## Data records
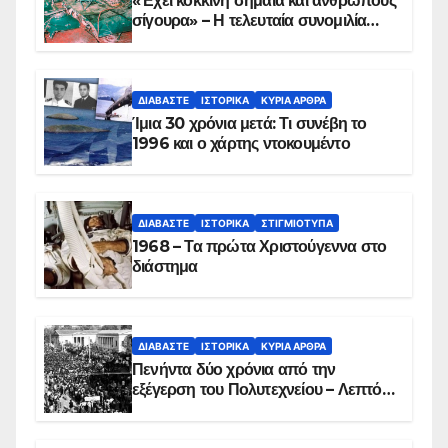
«Έχει κόκκινη σημαία και ανθρώπους
σίγουρα» – Η τελευταία συνομιλία
των ηρώων στα Ίμια, πριν τη
συντριβή του ελικοπτέρου
ΔΙΑΒΆΣΤΕ
ΙΣΤΟΡΙΚΆ
ΚΥΡΙΑ ΑΡΘΡΑ
Ίμια 30 χρόνια μετά: Τι συνέβη το
1996 και ο χάρτης ντοκουμέντο
ΔΙΑΒΆΣΤΕ
ΙΣΤΟΡΙΚΆ
ΣΤΙΓΜΙΌΤΥΠΑ
1968 – Τα πρώτα Χριστούγεννα στο
διάστημα
ΔΙΑΒΆΣΤΕ
ΙΣΤΟΡΙΚΆ
ΚΥΡΙΑ ΑΡΘΡΑ
Πενήντα δύο χρόνια από την
εξέγερση του Πολυτεχνείου – Λεπτό
προς λεπτό η εισβολή – ΦΩΤΟ και
ΒΙΝΤΕΟ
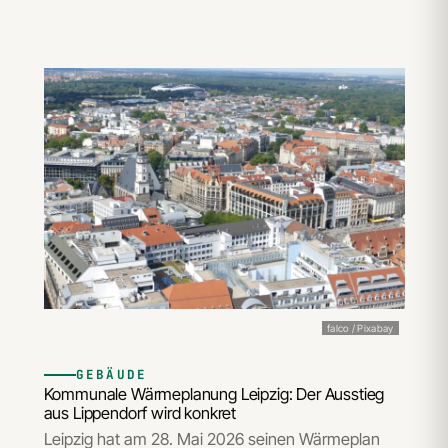
falco / Pixabay
GEBÄUDE
Kommunale Wärmeplanung Leipzig: Der Ausstieg
aus Lippendorf wird konkret
Leipzig hat am 28. Mai 2026 seinen Wärmeplan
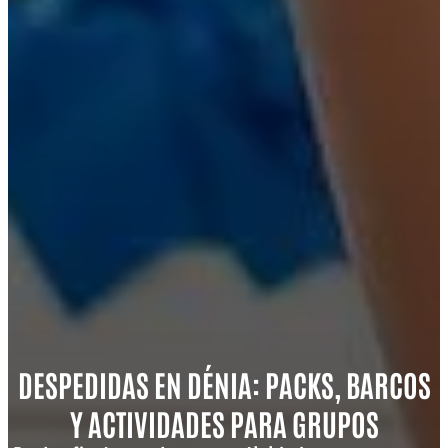
DESPEDIDAS EN DÉNIA: PACKS, BARCOS
Y ACTIVIDADES PARA GRUPOS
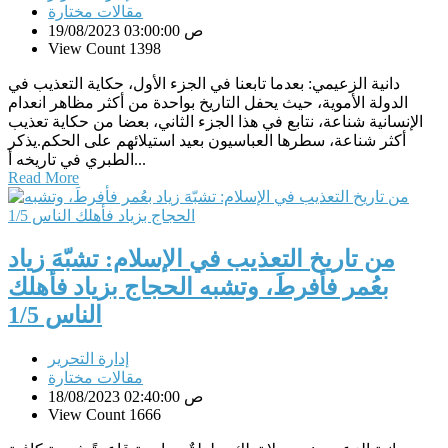
مقالات مختارة
19/08/2023 03:00:00 ص
View Count 1398
دانية الزعيمي: بعدما تابعنا في الجزء الأول، حكاية التعذيب في
الدولة الأموية، حيث يحفل التاريخ بواحدة من أكثر مظاهر انعدام
الإنسانية شناعة، نتابع في هذا الجزء الثاني، بعضا من حكاية تعذيب
أكثر شناعة، سطرها العباسيون بعيد استيلائهم على الحكم.يذكر
الطبري في تاريخه أ...
Read More
من تاريخ التعذيب في الإسلام: تشبّهَ زياد
بعُمر فأفرطَ، وتشبه الحجاج بزياد فأهلك
الناس 1/5
إدارة التحرير
مقالات مختارة
18/08/2023 02:40:00 ص
View Count 1666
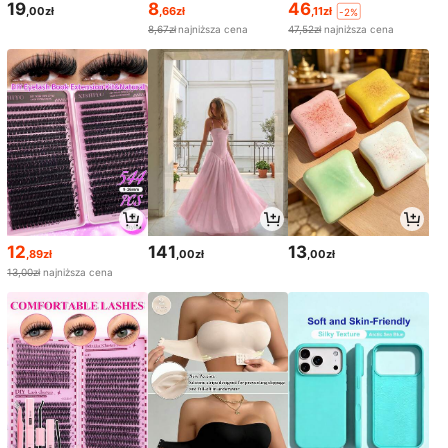
19
8
46
,00zł
,66zł
,11zł
-2%
8,67zł
najniższa cena
47,52zł
najniższa cena
12
141
13
,89zł
,00zł
,00zł
13,00zł
najniższa cena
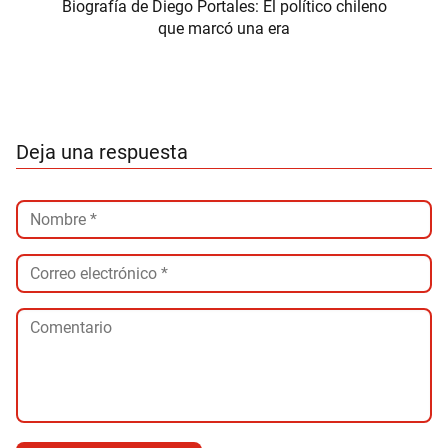
Biografía de Diego Portales: El político chileno
que marcó una era
Deja una respuesta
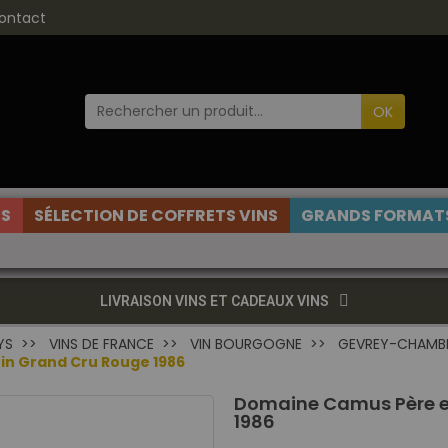
ontact
OK
ES
SÉLECTION DE COFFRETS VINS
GRANDS FORMATS
LIVRAISON VINS ET CADEAUX VINS
YS
VINS DE FRANCE
VIN BOURGOGNE
GEVREY-CHAMB
in Grand Cru Rouge 1986
Domaine Camus Père et
1986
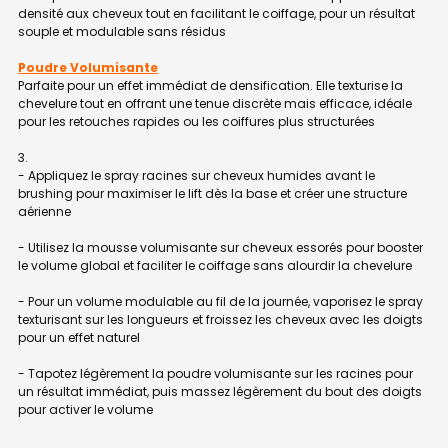
densité aux cheveux tout en facilitant le coiffage, pour un résultat
souple et modulable sans résidus
Poudre Volumisante
Parfaite pour un effet immédiat de densification. Elle texturise la
chevelure tout en offrant une tenue discrète mais efficace, idéale
pour les retouches rapides ou les coiffures plus structurées
- Appliquez le spray racines sur cheveux humides avant le
brushing pour maximiser le lift dès la base et créer une structure
aérienne
- Utilisez la mousse volumisante sur cheveux essorés pour booster
le volume global et faciliter le coiffage sans alourdir la chevelure
- Pour un volume modulable au fil de la journée, vaporisez le spray
texturisant sur les longueurs et froissez les cheveux avec les doigts
pour un effet naturel
- Tapotez légèrement la poudre volumisante sur les racines pour
un résultat immédiat, puis massez légèrement du bout des doigts
pour activer le volume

## Work to complete
Go through the entries above and copy every line containing "Leipzig".

## Answer to this task
Kommunale Wärmeplanung Leipzig: Der Ausstieg
Leipzig hat am 28. Mai 2026 seinen Wärmeplan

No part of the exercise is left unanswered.